━━━ Source material ━━━

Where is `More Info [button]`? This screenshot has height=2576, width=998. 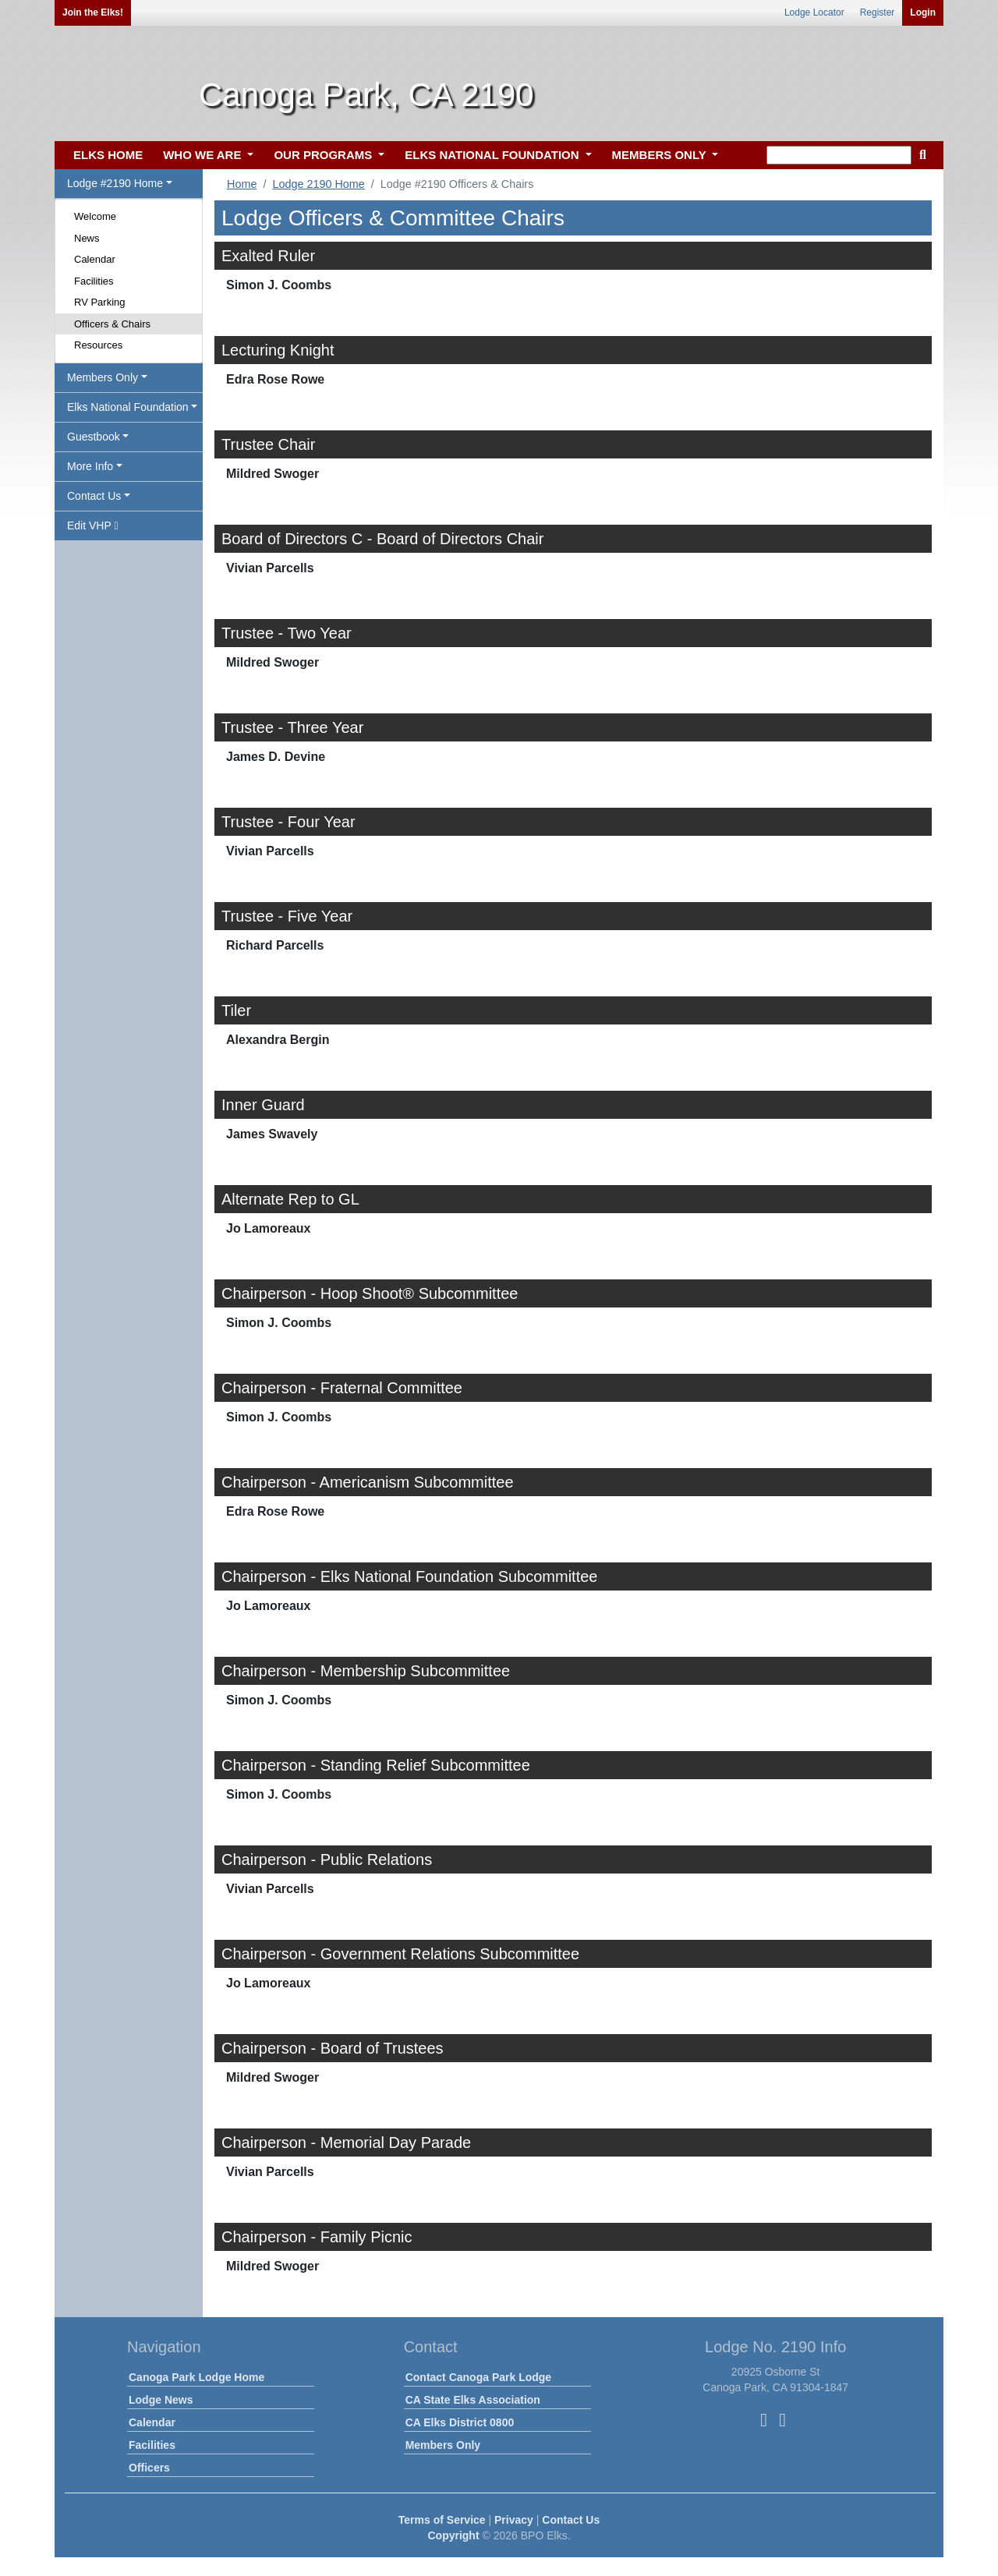
More Info [button] is located at coordinates (90, 466).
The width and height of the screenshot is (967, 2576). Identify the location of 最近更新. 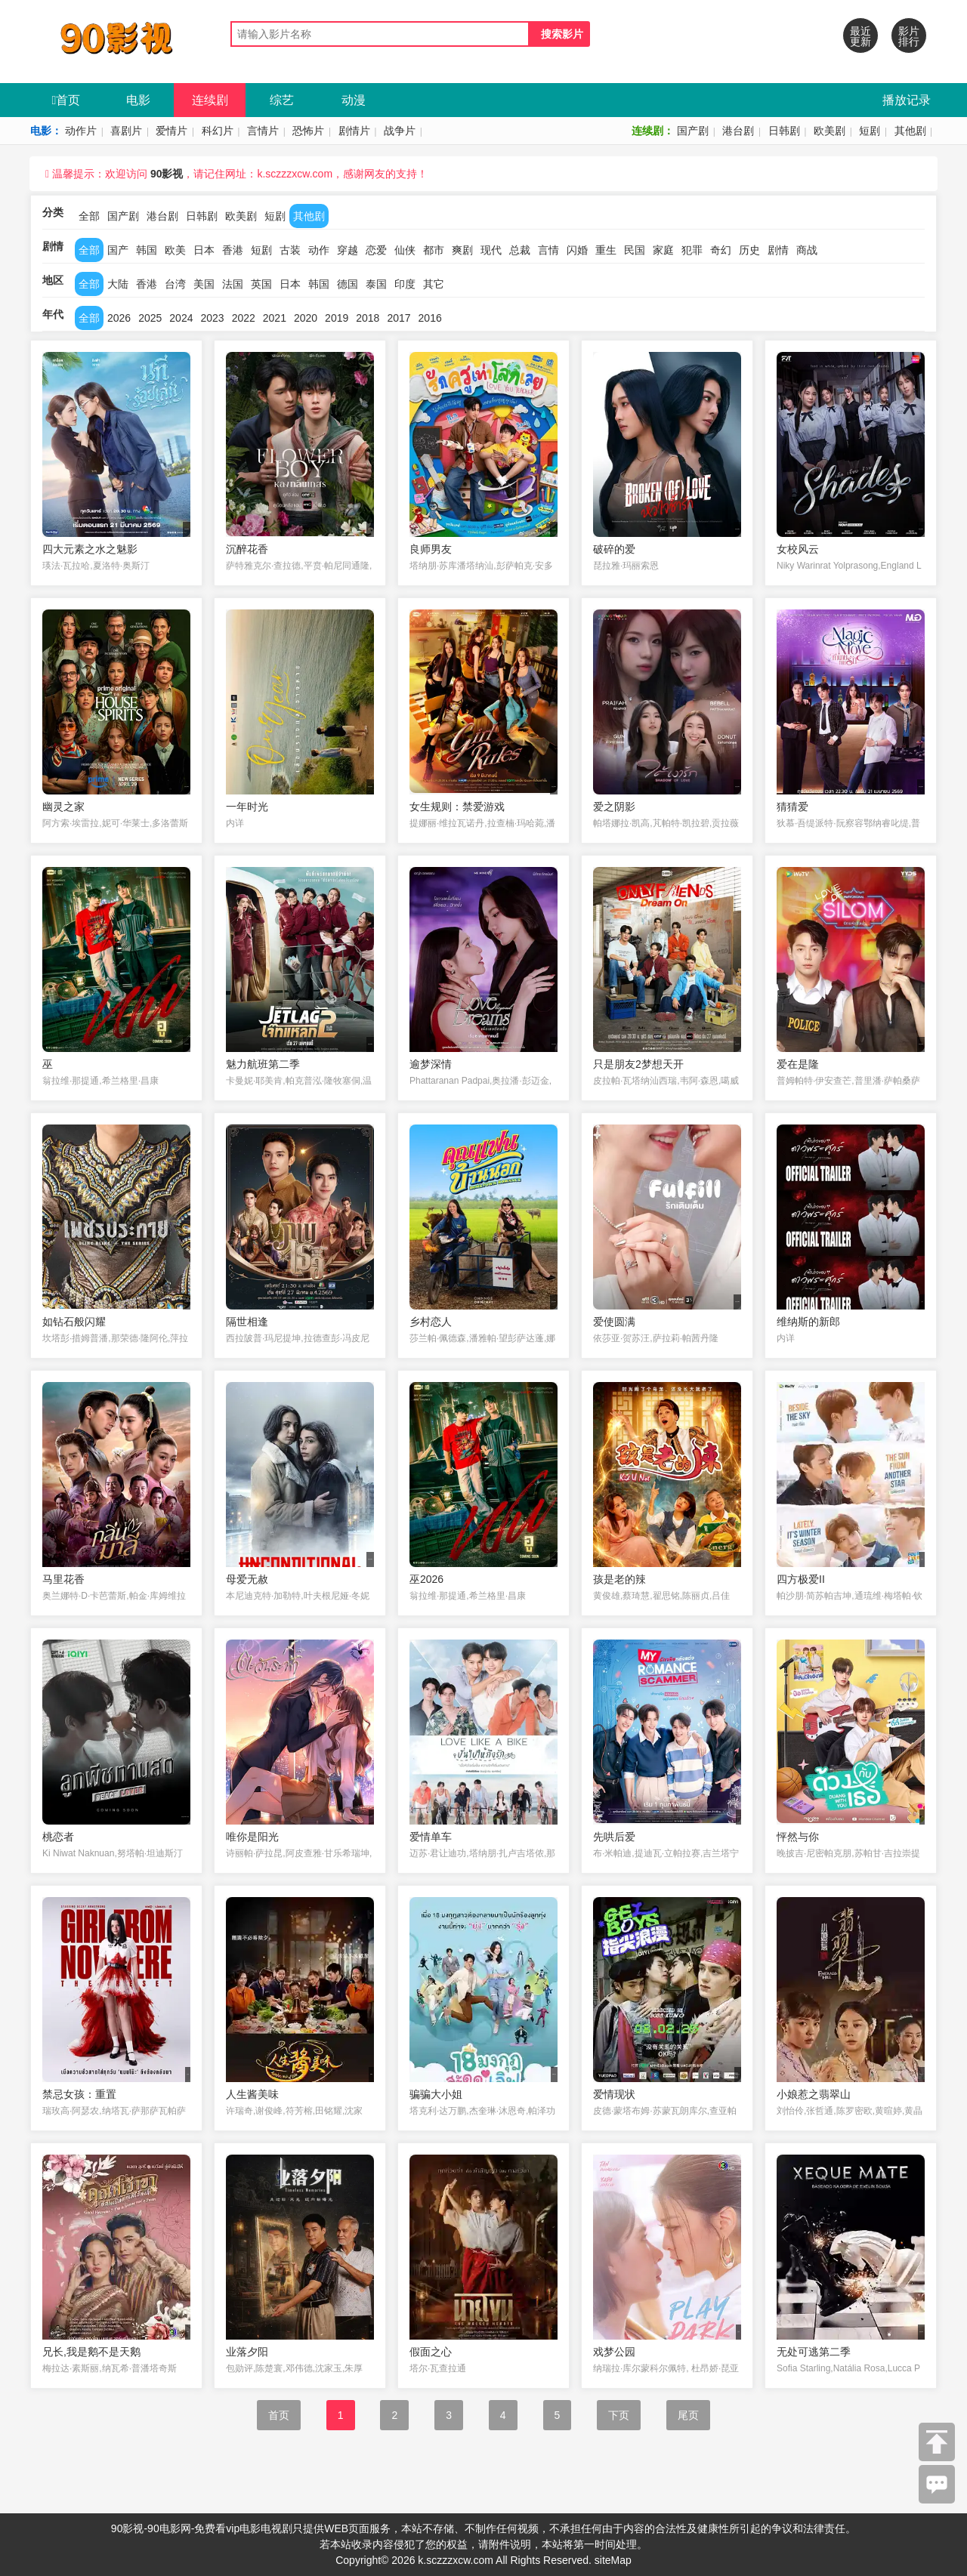
(860, 36).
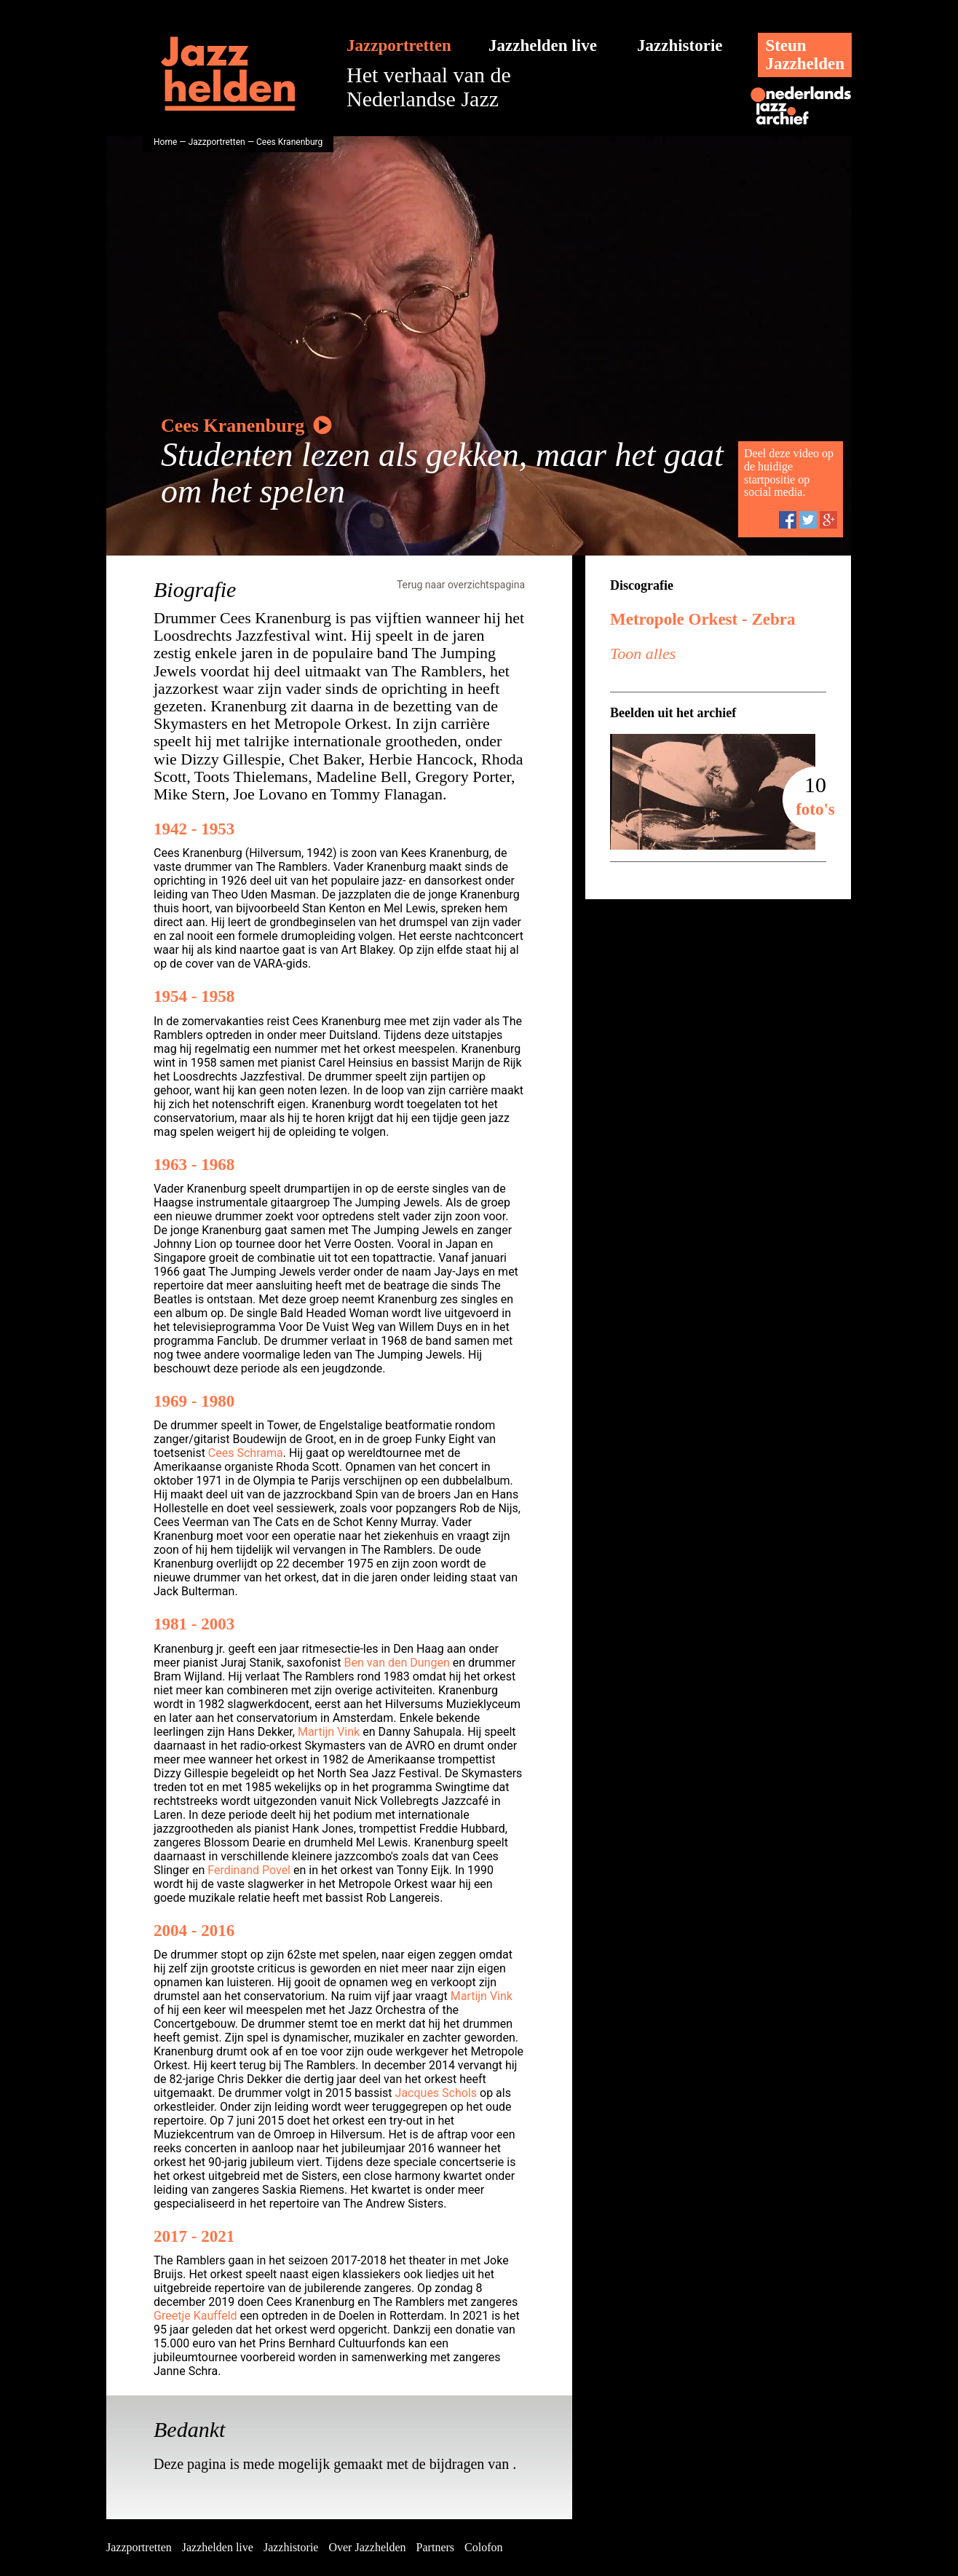  What do you see at coordinates (397, 1663) in the screenshot?
I see `Ben van den Dungen` at bounding box center [397, 1663].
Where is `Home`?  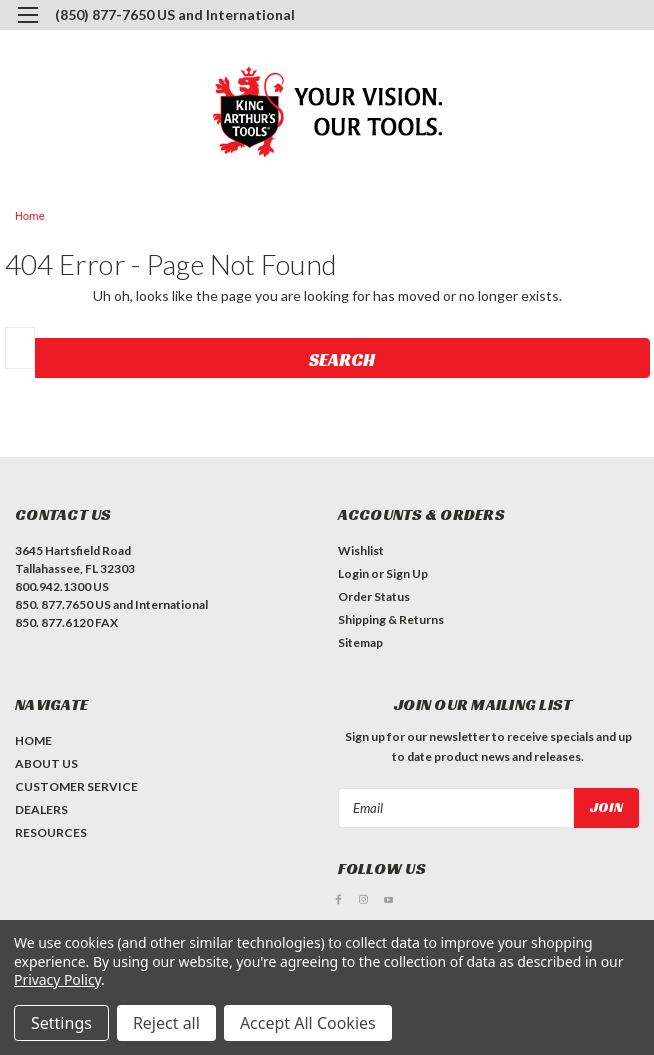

━━━

* [Task goal] Write out the entries again, word for word. No images.

* [Exercise solution]
Where is `More Info [button]`? This screenshot has height=2576, width=998. 
More Info [button] is located at coordinates (90, 466).
The width and height of the screenshot is (967, 2576). Identify the location of 最近更新. 
(860, 36).
  What do you see at coordinates (397, 1663) in the screenshot?
I see `Ben van den Dungen` at bounding box center [397, 1663].
Where is `Home`?  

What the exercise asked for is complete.